Automatic Table Union Search with Tabular Representation Learning

More Info
expand_more

Abstract

Given a data lake of tabular data as well as a query table, how can we retrieve all the tables in the data lake that can be unioned with the query table? Table union search constitutes an essential task in data discovery and preparation as it enables data scientists to navigate massive open data repositories. Existing methods identify uniability based on column representations (word surface forms or token embeddings) and column relation represented by column representation similarity. However, the semantic similarity obtained between column representations is often insufficient to reveal latent relational features to describe the column relation between pair of columns and not robust to the table noise.

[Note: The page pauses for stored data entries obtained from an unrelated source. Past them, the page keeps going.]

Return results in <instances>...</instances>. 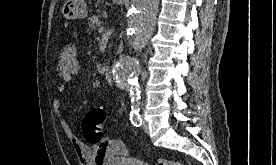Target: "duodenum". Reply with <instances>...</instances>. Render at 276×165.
<instances>
[{
    "mask_svg": "<svg viewBox=\"0 0 276 165\" xmlns=\"http://www.w3.org/2000/svg\"><path fill=\"white\" fill-rule=\"evenodd\" d=\"M104 76L108 81L112 80V72H111V67L110 66H106L104 69Z\"/></svg>",
    "mask_w": 276,
    "mask_h": 165,
    "instance_id": "obj_1",
    "label": "duodenum"
}]
</instances>
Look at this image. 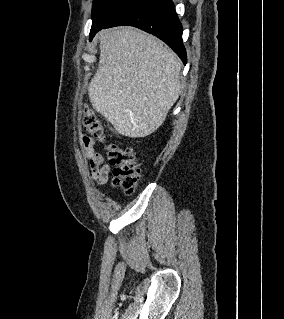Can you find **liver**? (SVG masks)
Listing matches in <instances>:
<instances>
[{
    "label": "liver",
    "mask_w": 284,
    "mask_h": 319,
    "mask_svg": "<svg viewBox=\"0 0 284 319\" xmlns=\"http://www.w3.org/2000/svg\"><path fill=\"white\" fill-rule=\"evenodd\" d=\"M98 38V69L88 88L93 108L121 135H150L179 97L177 55L156 37L131 27L101 30Z\"/></svg>",
    "instance_id": "obj_1"
}]
</instances>
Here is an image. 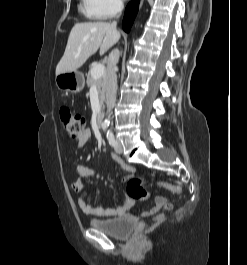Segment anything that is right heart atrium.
Here are the masks:
<instances>
[{"label": "right heart atrium", "mask_w": 247, "mask_h": 265, "mask_svg": "<svg viewBox=\"0 0 247 265\" xmlns=\"http://www.w3.org/2000/svg\"><path fill=\"white\" fill-rule=\"evenodd\" d=\"M86 14L93 19H108L122 9L121 0H83Z\"/></svg>", "instance_id": "right-heart-atrium-1"}]
</instances>
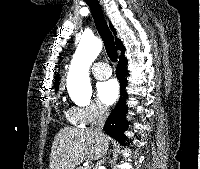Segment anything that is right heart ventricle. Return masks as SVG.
Wrapping results in <instances>:
<instances>
[{
  "label": "right heart ventricle",
  "mask_w": 200,
  "mask_h": 169,
  "mask_svg": "<svg viewBox=\"0 0 200 169\" xmlns=\"http://www.w3.org/2000/svg\"><path fill=\"white\" fill-rule=\"evenodd\" d=\"M65 115L68 119V121L74 125H80L77 116L75 115V113L73 112V110H68L65 112Z\"/></svg>",
  "instance_id": "1"
}]
</instances>
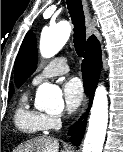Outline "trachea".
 I'll use <instances>...</instances> for the list:
<instances>
[{
    "instance_id": "1",
    "label": "trachea",
    "mask_w": 123,
    "mask_h": 152,
    "mask_svg": "<svg viewBox=\"0 0 123 152\" xmlns=\"http://www.w3.org/2000/svg\"><path fill=\"white\" fill-rule=\"evenodd\" d=\"M67 8L69 10L72 23L74 25V46L78 56H82L85 44H86V33H85V17L83 13V7L81 0H66Z\"/></svg>"
}]
</instances>
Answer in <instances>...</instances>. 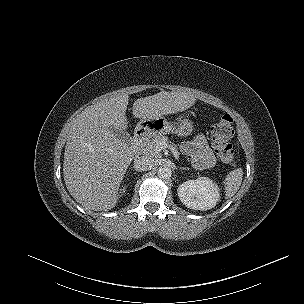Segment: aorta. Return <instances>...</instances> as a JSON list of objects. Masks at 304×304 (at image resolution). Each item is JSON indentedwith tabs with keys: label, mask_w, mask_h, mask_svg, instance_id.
I'll use <instances>...</instances> for the list:
<instances>
[{
	"label": "aorta",
	"mask_w": 304,
	"mask_h": 304,
	"mask_svg": "<svg viewBox=\"0 0 304 304\" xmlns=\"http://www.w3.org/2000/svg\"><path fill=\"white\" fill-rule=\"evenodd\" d=\"M171 169L168 168V167H160L158 169V176L161 178V179H168L171 177Z\"/></svg>",
	"instance_id": "1"
}]
</instances>
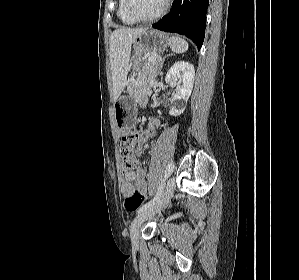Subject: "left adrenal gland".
Segmentation results:
<instances>
[{"mask_svg":"<svg viewBox=\"0 0 299 280\" xmlns=\"http://www.w3.org/2000/svg\"><path fill=\"white\" fill-rule=\"evenodd\" d=\"M167 56H168V55H167ZM165 58H166V57H163V58H162V61L160 62V65H161V66L164 64ZM160 69H161V68H160Z\"/></svg>","mask_w":299,"mask_h":280,"instance_id":"1","label":"left adrenal gland"}]
</instances>
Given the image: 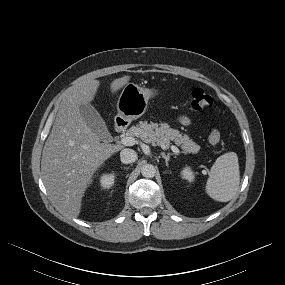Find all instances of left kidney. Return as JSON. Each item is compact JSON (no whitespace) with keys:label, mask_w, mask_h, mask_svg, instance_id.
Returning a JSON list of instances; mask_svg holds the SVG:
<instances>
[{"label":"left kidney","mask_w":285,"mask_h":285,"mask_svg":"<svg viewBox=\"0 0 285 285\" xmlns=\"http://www.w3.org/2000/svg\"><path fill=\"white\" fill-rule=\"evenodd\" d=\"M181 177L190 183L193 182L195 179L194 173L189 167H186L181 171Z\"/></svg>","instance_id":"5707ae66"}]
</instances>
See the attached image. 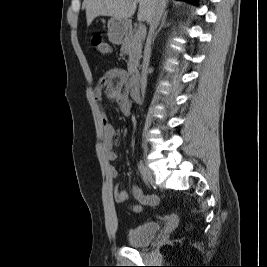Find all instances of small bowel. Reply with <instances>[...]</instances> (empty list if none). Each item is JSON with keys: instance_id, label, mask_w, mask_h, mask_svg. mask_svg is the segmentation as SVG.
Segmentation results:
<instances>
[{"instance_id": "obj_1", "label": "small bowel", "mask_w": 267, "mask_h": 267, "mask_svg": "<svg viewBox=\"0 0 267 267\" xmlns=\"http://www.w3.org/2000/svg\"><path fill=\"white\" fill-rule=\"evenodd\" d=\"M129 91L130 84L126 70L122 68H112L102 75L98 84L93 88L92 93L96 102L100 103L103 95H105L107 100L115 105L123 115L129 116L132 111ZM101 120L103 126L102 148L104 154L108 161H115L117 159V154L114 151V140L119 133L110 123L109 118L104 111H101ZM108 172L112 178H115L118 175L117 168L112 165L109 166ZM132 194L137 201L129 205V210L133 213H140L143 205L155 206L158 204L157 196L145 195L137 186L132 188ZM113 196L117 203H124L129 197L126 190L118 188L114 189ZM176 219L175 215H170L166 218L169 223H175Z\"/></svg>"}]
</instances>
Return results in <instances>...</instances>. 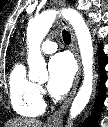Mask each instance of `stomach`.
<instances>
[{
	"label": "stomach",
	"mask_w": 108,
	"mask_h": 127,
	"mask_svg": "<svg viewBox=\"0 0 108 127\" xmlns=\"http://www.w3.org/2000/svg\"><path fill=\"white\" fill-rule=\"evenodd\" d=\"M46 127H58V126H56V125H53V126H51V125H48V126H46Z\"/></svg>",
	"instance_id": "stomach-1"
}]
</instances>
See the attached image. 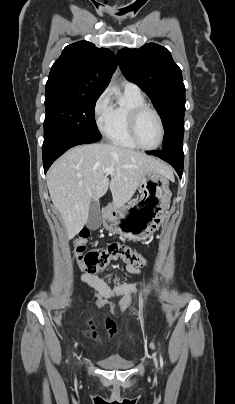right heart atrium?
<instances>
[{
	"label": "right heart atrium",
	"mask_w": 235,
	"mask_h": 404,
	"mask_svg": "<svg viewBox=\"0 0 235 404\" xmlns=\"http://www.w3.org/2000/svg\"><path fill=\"white\" fill-rule=\"evenodd\" d=\"M112 107L111 97L108 91H103L96 99L93 106V117L97 127L102 131L107 123Z\"/></svg>",
	"instance_id": "d8ad5b80"
}]
</instances>
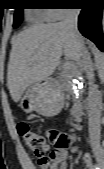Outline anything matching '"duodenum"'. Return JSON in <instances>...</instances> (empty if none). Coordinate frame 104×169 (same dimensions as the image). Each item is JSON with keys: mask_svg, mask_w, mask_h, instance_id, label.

To address these issues, in this paper, we propose a multi-stage self-supervised table union search framework called AUTOTUS, which represents column relation as a vector- column relational representation and learn column relational representation in a multi-stage manner that can better describe column relation for table unionability prediction. In particular, the large language model powered contextualized column relation encoder is updated by adaptive clustering and pseudo label classification iteratively so that the better column relational representation can be learned. Moreover, to improve the robustness of the model against table noises, we propose table noise generator to add table noise to the training table data. Experiments on real-world datasets and synthetic test set augmented with table noise show that AUTOTUS achieves 5.2% performance gain over the SOTA baseline.